1) contanct your IRT if there is one and let them decide what to do
...either way, it's really a case of reinstall the entire machine and restore data from backups. Only a fool or a person with no options left tries to restore a root compromised machine (IMHO).
Are there any good apps out there to guard against rootkits or this problem?
1) updates (prevent) 2) root-kit checkers (like chkrootkit, rkhunter, tripwire) (search for) 3) security systems like selinux, rsbac, LIDS, ... (prevent, limit damage)
/Peter
Forgive me for the n00bness if I am completely off track as I am trying to learn new stuff everyday as well as keep up with security as this sounds like a pretty severe security issue...
From an overall security point of view, does anyone know any good links or
direct me to some good information for securing linux server systems if its not behind a hardware firewall? I read all the security updates for specific daemons such as httpd, bind, etc.. and ensure those measures are in place and or patched. However, when it comes to the actual OS itself I just want to make sure all security measures are in place for it as well. Yum update does run on a nightly basis, but not sure if there is more to it than that.
Thanks! James
On Sunday 05 February 2006 10:10 am, Chris Mauritz wrote:
Where practical, I also agree with this statement. That really is the only way to be sure. Though you also have to sit down and consider how the naughty people compromised your machine in the first place and make sure that vulnerability is fixed on the fresh install....or you'll just be doing this again in a few days.
In the case that you can not figure it out, here are some very easy to use tools to help lock down your system:
http://www.bastille-linux.org/ Bastille will walk you through the basic steps of locking down your system.
http://www.fs-security.com/ If you aren't real firewall or iptables savvy, firestarter make is easy to set up a very secure firewall.
http://www.redhat.com/docs/manuals/linux/RHL-9-Manual/ref-guide/s1-tcpwrappe... TCP Wrappers can be used in conjunction with firewall rules.

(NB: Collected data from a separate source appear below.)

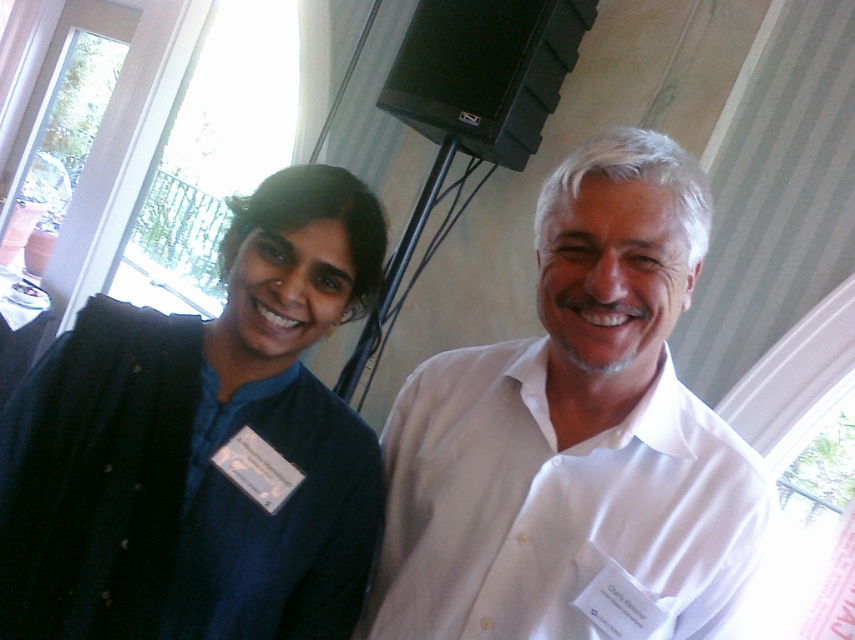 Looking at this image, you are organizing a photo shoot and need to arrange the two individuals based on their shirt positions. If the velvet blue shirt at left needs to be positioned to the left of the white cotton shirt at center in the final photo, does their current arrangement already satisfy this requirement?

Yes, the current arrangement already satisfies the requirement because the white cotton shirt at center is to the right of the velvet blue shirt at left, meaning the velvet blue shirt at left is already positioned to the left of the white cotton shirt at center.

You are organizing a photo shoot and need to adjust the positions of the white cotton shirt at center and the velvet blue shirt at left to ensure both are visible in the frame. Based on their current positions, which shirt should you move backward to achieve this?

The velvet blue shirt at left should be moved backward because the white cotton shirt at center is currently in front of it, so moving the velvet blue shirt at left further back will allow both shirts to be visible in the frame.

You are organizing a photo shoot and need to arrange the participants based on their shirt positions. If the velvet blue shirt at left must be placed above the white cotton shirt at center in the final photo, does the current arrangement already satisfy this requirement?

The white cotton shirt at center is currently below the velvet blue shirt at left, so the current arrangement already satisfies the requirement that the velvet blue shirt at left is placed above the white cotton shirt at center. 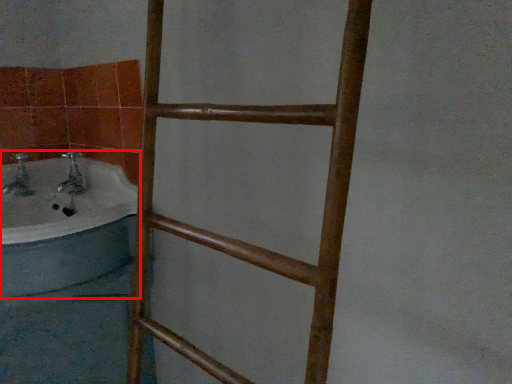 Question: From the image, what is the correct spatial relationship of bathtub (annotated by the red box) in relation to ladder?

Choices:
 (A) right
 (B) left

Answer: (B) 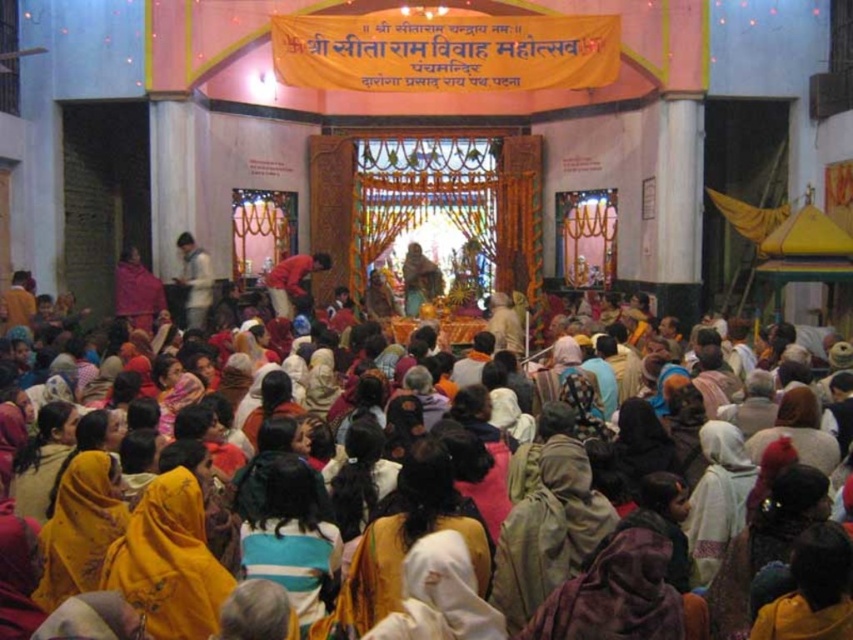 Question: Among these points, which one is nearest to the camera?

Choices:
 (A) (315, 262)
 (B) (482, 336)
 (C) (212, 285)

Answer: (B)

Question: Considering the real-world distances, which object is closest to the red fabric cloth at center?

Choices:
 (A) white matte shirt at center
 (B) yellow fabric at center

Answer: (A)

Question: Where is yellow fabric at center located in relation to white matte shirt at center in the image?

Choices:
 (A) above
 (B) below

Answer: (B)

Question: Is yellow fabric at center positioned at the back of white matte shirt at center?

Choices:
 (A) no
 (B) yes

Answer: (A)

Question: Can you confirm if yellow fabric at center is positioned to the right of red fabric cloth at center?

Choices:
 (A) yes
 (B) no

Answer: (A)

Question: Which object appears closest to the camera in this image?

Choices:
 (A) white matte shirt at center
 (B) red fabric cloth at center
 (C) yellow fabric at center

Answer: (C) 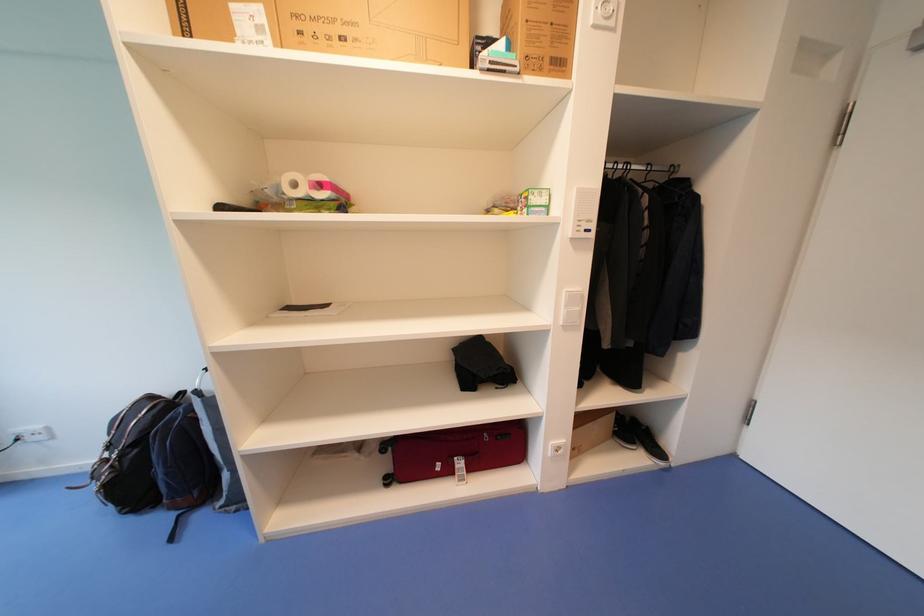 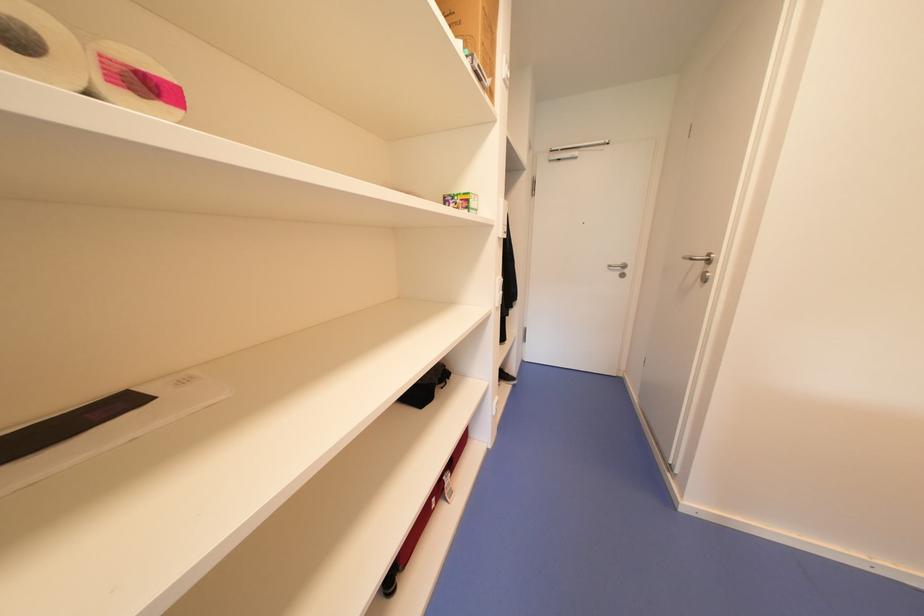 Question: The images are taken continuously from a first-person perspective. In which direction is your viewpoint rotating?

Choices:
 (A) Left
 (B) Right
 (C) Up
 (D) Down

Answer: (B) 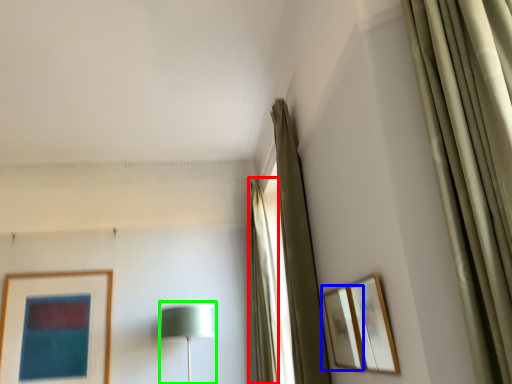 Question: Considering the real-world distances, which object is farthest from curtain (highlighted by a red box)? picture frame (highlighted by a blue box) or table lamp (highlighted by a green box)?

Choices:
 (A) picture frame
 (B) table lamp

Answer: (A) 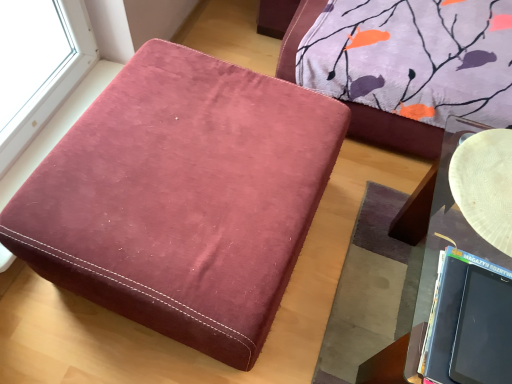 Locate an element on the screen. The height and width of the screenshot is (384, 512). vacant area that is situated to the right of velvet-like burgundy ottoman at center is located at coordinates (353, 248). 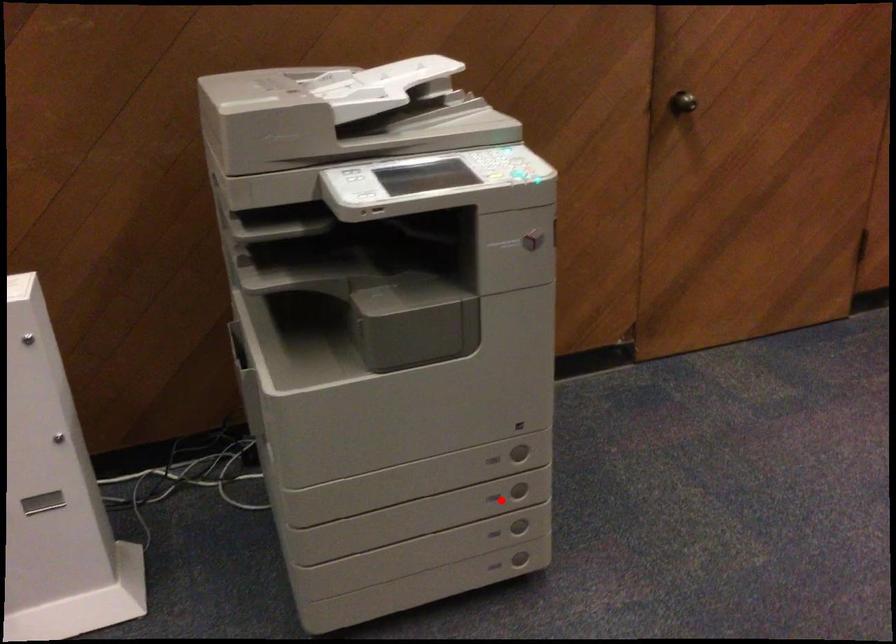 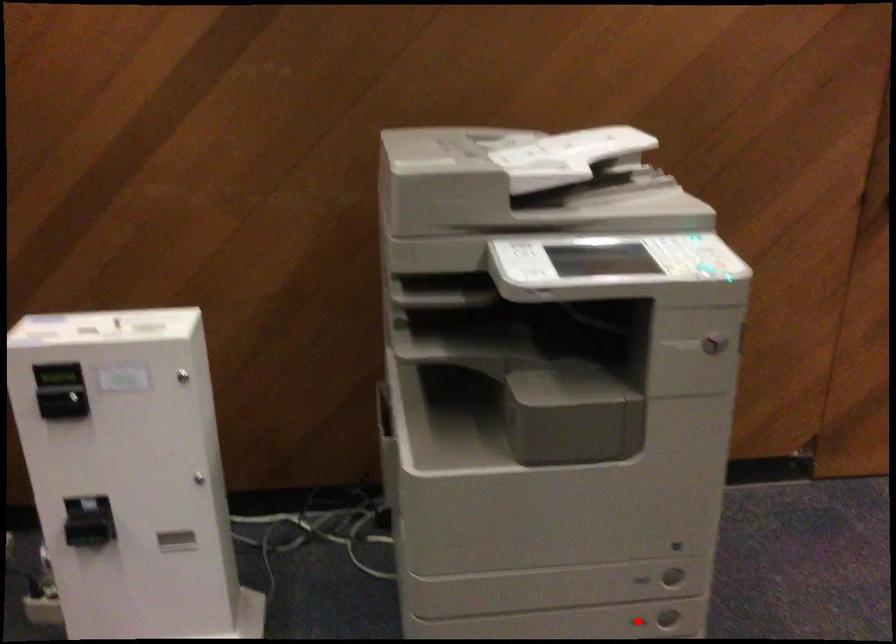 I am providing you with two images of the same scene from different viewpoints. A red point is marked on the first image and another point is marked on the second image. Is the red point in image1 aligned with the point shown in image2?

Yes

http://freshmeat.net/projects/chkrootkit/ chkrootkit will check for signs of a rootkit.
On Sun, Feb 05, 2006 at 09:52:34AM -0500, Jeff Kinz wrote:
Your system has been compromised and you have know way of knowing what
^^^^ should be "no".
Why my fingers would choose to type a longer homonym rather than a shorter one I can only attribute to insufficient caffeine levels. :-)
James Pifer wrote:
On Sun, 2006-02-05 at 10:30 +0100, Ralph Angenendt wrote:
James Pifer wrote:
Besides killing what's running, how do I get this all cleaned up?
The hotmail account has been denied logins now. I've also set a new password on the account.
Drop Passwords for SSH completely and use public key based authentification. There, one problem gone.
More on http://sial.org/howto/openssh/publickey-auth/
If you *have* to use passwords somewhere: Don't use weak ones.
Ralph/Ignacio,
Thank you very much for your help!!!! I think it's all cleaned up now. I will look at using public key based auth and disabling ssh passwords.
Thanks again. James
Just a thought... It might also be a good measure to use hosts.allow/hosts.deny for limiting access by ip address to your box from the internet.